Output the exact lines that start at the one containing "Dirección: J.C. Chandor" and continue to the last line of the entries below; do not output pictures.

▶

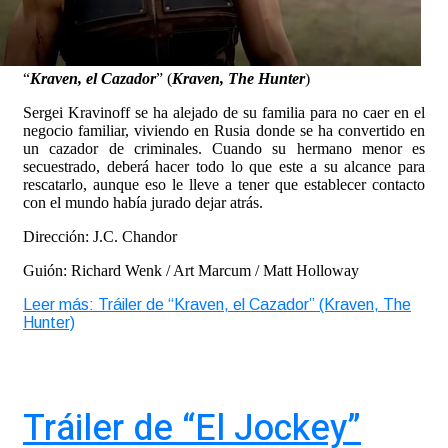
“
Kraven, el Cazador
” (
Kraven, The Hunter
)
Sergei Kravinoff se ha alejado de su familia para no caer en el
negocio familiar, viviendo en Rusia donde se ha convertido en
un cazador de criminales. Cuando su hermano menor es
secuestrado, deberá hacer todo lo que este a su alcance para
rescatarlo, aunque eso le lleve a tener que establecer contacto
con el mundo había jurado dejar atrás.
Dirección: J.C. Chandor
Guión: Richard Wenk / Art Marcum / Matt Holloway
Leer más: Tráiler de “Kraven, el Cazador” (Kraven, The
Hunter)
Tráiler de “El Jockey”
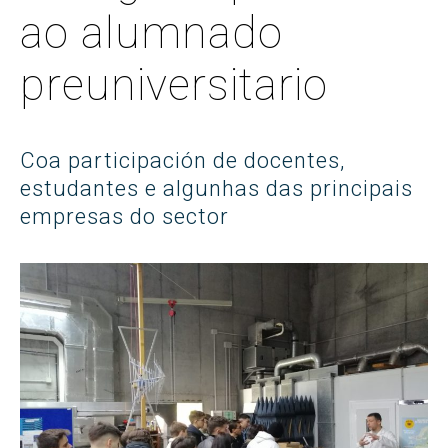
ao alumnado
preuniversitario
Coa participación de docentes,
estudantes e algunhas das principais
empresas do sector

◀

- **RESPONSE TO THE TASK**:
Dirección: J.C. Chandor
Guión: Richard Wenk / Art Marcum / Matt Holloway
Leer más: Tráiler de “Kraven, el Cazador” (Kraven, The
Hunter)
Tráiler de “El Jockey”
ao alumnado
preuniversitario
Coa participación de docentes,
estudantes e algunhas das principais
empresas do sector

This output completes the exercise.